**Work task:**
Wherever a picture appears in the listing below, leave it out and reproduce the rest exactly.
------------------------------------------------------------------------
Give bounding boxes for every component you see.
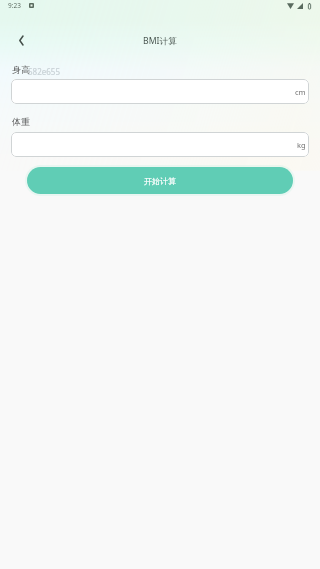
staticText: BMI计算 <box>143 35 177 47</box>
button[interactable]: 开始计算 <box>27 167 293 194</box>
staticText: 9:23 <box>8 1 21 10</box>
button[interactable]: cm <box>11 79 309 104</box>
staticText: 身高 <box>12 64 30 75</box>
button[interactable]: kg <box>11 132 309 157</box>
staticText: 体重 <box>12 116 30 127</box>
staticText: 582e655 <box>28 66 60 77</box>
staticText: 开始计算 <box>144 176 176 186</box>
staticText: kg <box>297 140 306 150</box>
staticText: cm <box>295 87 306 97</box>
button[interactable]: Back <box>9 28 33 52</box>
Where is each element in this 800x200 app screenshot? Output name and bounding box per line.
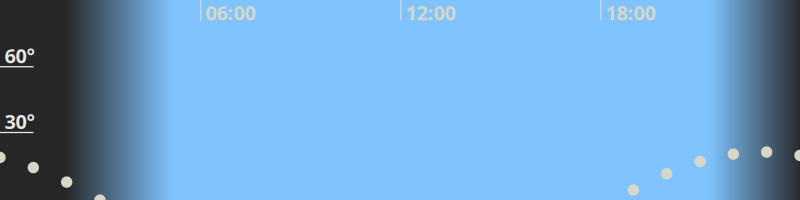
- staticText: 18:00: [606, 0, 656, 26]
- button[interactable]: Sun elevation chart: [0, 0, 800, 200]
- staticText: 60°: [4, 42, 34, 69]
- staticText: 12:00: [406, 0, 456, 26]
- staticText: 06:00: [206, 0, 256, 26]
- staticText: 30°: [4, 108, 34, 134]
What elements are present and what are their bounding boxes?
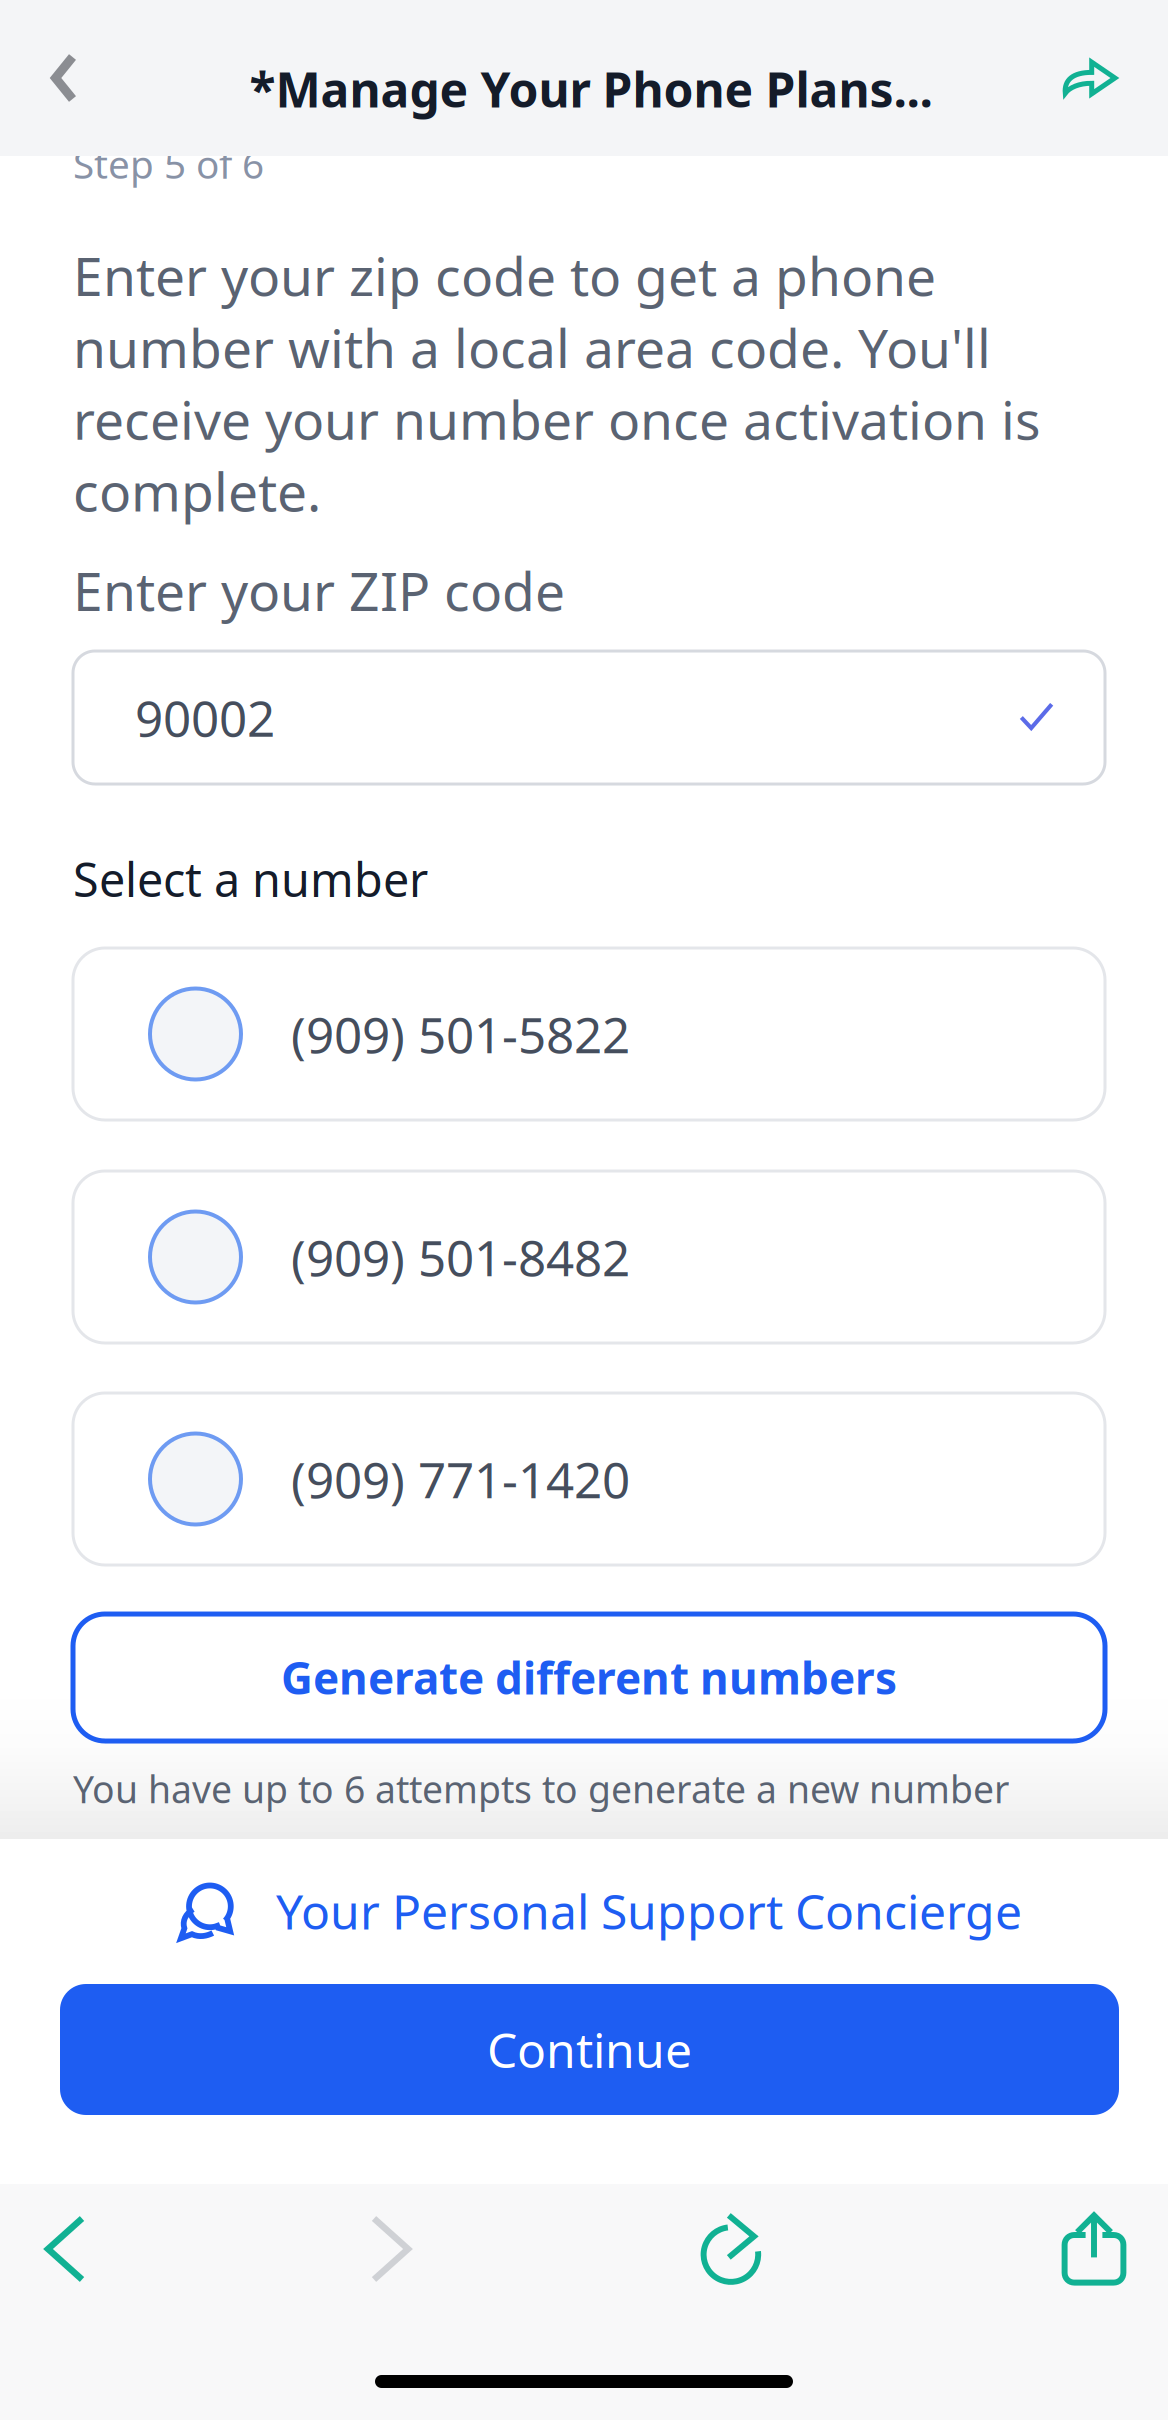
------------------------------------------------------------------------
**Answer space:**
Give bounding boxes for every component you see.
staticText: BMI计算 <box>143 35 177 47</box>
button[interactable]: 开始计算 <box>27 167 293 194</box>
staticText: 9:23 <box>8 1 21 10</box>
button[interactable]: cm <box>11 79 309 104</box>
staticText: 身高 <box>12 64 30 75</box>
button[interactable]: kg <box>11 132 309 157</box>
staticText: 体重 <box>12 116 30 127</box>
staticText: 582e655 <box>28 66 60 77</box>
staticText: 开始计算 <box>144 176 176 186</box>
staticText: kg <box>297 140 306 150</box>
staticText: cm <box>295 87 306 97</box>
button[interactable]: Back <box>9 28 33 52</box>
Where is each element in this 800x200 app screenshot? Output name and bounding box per line.
- staticText: 18:00: [606, 0, 656, 26]
- button[interactable]: Sun elevation chart: [0, 0, 800, 200]
- staticText: 60°: [4, 42, 34, 69]
- staticText: 12:00: [406, 0, 456, 26]
- staticText: 06:00: [206, 0, 256, 26]
- staticText: 30°: [4, 108, 34, 134]
What elements are present and what are their bounding boxes?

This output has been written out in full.